Busty Burgers

Busty Burgers

Forgive me for saying this, but my burger – cheese, bacon, fried onions and mushrooms literally falling out of the bun – is stacked. Top-heavy, you might say. Leaving little to the imagination. All admirable qualities in a burger. During the summer of 2009, because of a hit to the economy, some of us haven’t been eating out as much. Or rather, concern for our wallets has changed the way we’re eating out. Kobe steaks and foie gras are perhaps not as cool now as, say, the reliable old hamburger. Earlier this summer, the popular Menomonee Valley restaurant Sobelmans Pub…

Forgive me for saying this, but my burger – cheese, bacon, fried onions and mushrooms literally falling out of the bun – is stacked. Top-heavy, you might say. Leaving little to the imagination. All admirable qualities in a burger.

During the summer of 2009, because of a hit to the economy, some of us haven’t been eating out as much. Or rather, concern for our wallets has changed the way we’re eating out. Kobe steaks and foie gras are perhaps not as cool now as, say, the reliable old hamburger. Earlier this summer, the popular Menomonee Valley restaurant Sobelmans Pub & Grill birthed a younger brother – an East Side place serving burgers made from grass-fed beef. Heck, fine dining-steeped Bartolotta Restaurant Group is doing fast food burgers on the lakefront.

Developer Tim Dixon was left with a vacated building when The Social closed early this year. In July, he opened his own restaurant in those digs, the bodaciously named burger joint Stacked. There’s no denying these are the Lady Gaga of burgers – more flamboyant than your average bun warmers. With competition in many corners – Sobelmans, Solly’s, Elsa’s, Kopp’s – Dixon may be wise to get Stacked. I paid a few very early visits to the burger bar and am impressed with the creative, er… cleavage these sandwiches possess. The kitchen crew is also stacking salads and onion rings, deep-frying pickles, and loading up potato wedges with cheese sauce, sour cream, Nueske’s bacon and fresh chives. There are also spiked shakes (which they were out of when I visited), and two evening happy hours (the later one is for second-shift workers).

Just like it was at The Social, the look is warehouse-y – exposed ceiling and beams, Cream City brick. In the main dining area, set between the banquettes and high bar tables, is a pool table the ripe old age of 80.

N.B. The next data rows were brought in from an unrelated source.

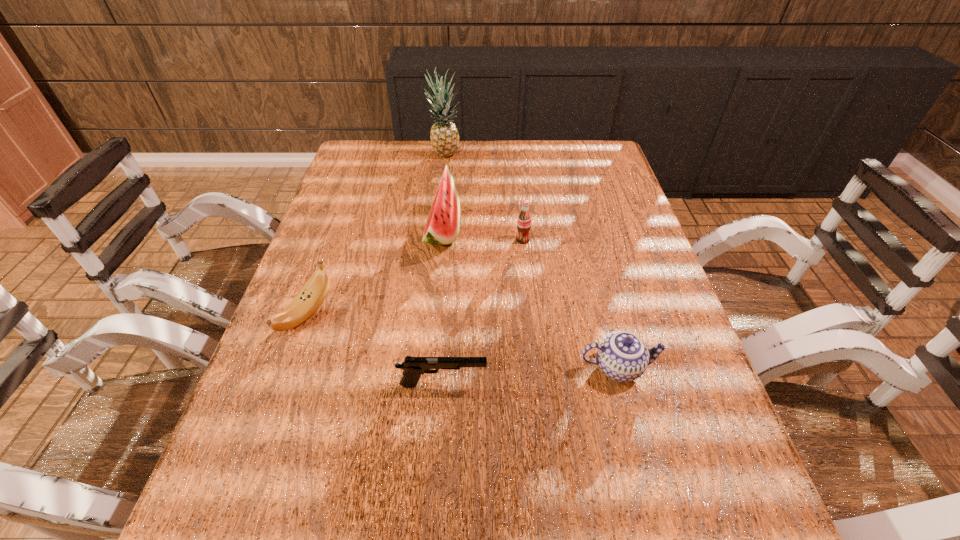 You are a GUI agent. You are given a task and a screenshot of the screen. Output one action in this format:
    pyautogui.click(x=<x>, y=<y>)
    Task: Click on the free space at the near left corner
    The height and width of the screenshot is (540, 960).
    Given the screenshot: What is the action you would take?
    pyautogui.click(x=297, y=516)

The width and height of the screenshot is (960, 540). Identify the location of vacant space at the far right corner of the desktop. (604, 167).

I want to click on vacant space at the near right corner, so click(x=677, y=531).

Where is `free space between the rightmost object and the pineapple`? This screenshot has width=960, height=540. free space between the rightmost object and the pineapple is located at coordinates (x=532, y=261).

At what (x,y) coordinates should I click in order to perform the action: click on empty space between the second object from right to left and the banana. Please return your answer as a coordinate pair (x, y). Image resolution: width=960 pixels, height=540 pixels. Looking at the image, I should click on (415, 277).

In order to click on free space that is in between the pineapple and the gun in this screenshot , I will do `click(444, 269)`.

Locate an element on the screen. vacant area that lies between the fifth object from left to right and the leftmost object is located at coordinates (415, 277).

Where is `vacant area between the watermelon and the second object from right to left`? vacant area between the watermelon and the second object from right to left is located at coordinates (483, 237).

At what (x,y) coordinates should I click in order to perform the action: click on unoccupied position between the banana and the rightmost object. Please return your answer as a coordinate pair (x, y). Looking at the image, I should click on (462, 341).

This screenshot has height=540, width=960. I want to click on free space between the rightmost object and the gun, so click(x=531, y=376). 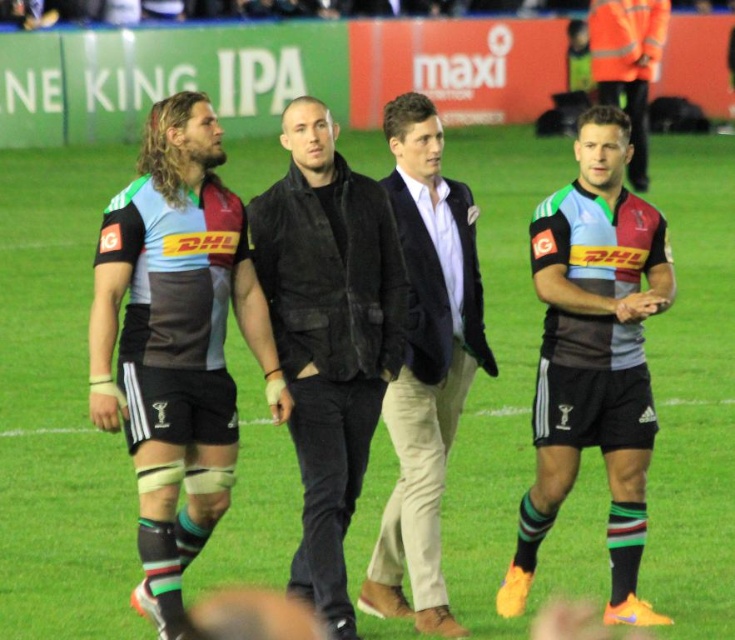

No, these aren’t $5 burgers. They are, at minimum, $10. (And for $10 and more, I’d expect these burgers to be bigger.) But they come with a side – mac and cheese (good and rich with three cheeses and a crumb topping), oil and vinegar slaw (dry and flavorless the second time ordered), potato wedges (thick, crisp on the outside and well-salted), three big onion rings (a dynamic trio of crispy-sweet onion goodness) or seasonal fruit (that’s for sissies).

Stacked doesn’t have any burger rules. For instance, why beef? Why not turkey? Or, for that matter, salmon? And what about a beer brat patty? The specialty burgers combine different meat – and vegetarian – patties with toppings like grilled pineapple, shaved celery and gravy. Maybe a little crazy-sounding, but some of them work. The Gobbler ($10) is a sage-infused turkey patty topped with gravy, celery and fried sweet potato chips on a soft white roll. The spongy texture of the patty and the not-terribly-appealing gravy made it my least-favorite burger. Don’t Mess With Texas is their name for the bison burger with barbecue sauce, fresh mozzarella and an onion ring ($10.50). Lean as this patty was, it wasn’t dry, plus it came on the go-to bun at Stacked – Miller Baking Company’s pretzel roll, which is chewy and tender. But the burger was missing the all-important fried onion ring (so sad!). The pretzel bun is the crowning glory for the Fahgettaboudit ($12.50), a ground veal and lamb patty playing a symphony of basil, balsamic tomato and shaved Parmesan flavor.

If their idea of a burger doesn’t do it for you, you can build you own for 12 bucks (unlimited toppings), beginning with a grass-fed beef or black-bean patty. I stacked my beef with cheddar, sautéed mushrooms and onions, and Nueske’s bacon. It was a dream team, the burger’s fate sealed by that far-from-pedestrian pretzel roll.

Could we ever get tired of burgers? Sure, but not for a few months. Seriously, Dixon might get some mileage out of Stacked. These cash-strapped times call for an escapist style of dining.


Stacked Burger Bar:170 S. First St., 414-273-7800. Hours: Mon-Sat 11 a.m.-11 p.m.; Sun 10:30 a.m.-11 p.m. Prices: starters $3.75-$7; salads $6.50-$7.50; burgers $10-$13.75. Service: cordial and quick, but then, it wasn’t busy. Dress: something… low-cut? Smoke-free. Handicap access: yes. Credit cards: M V A. Reservations: accepted only for eight or more.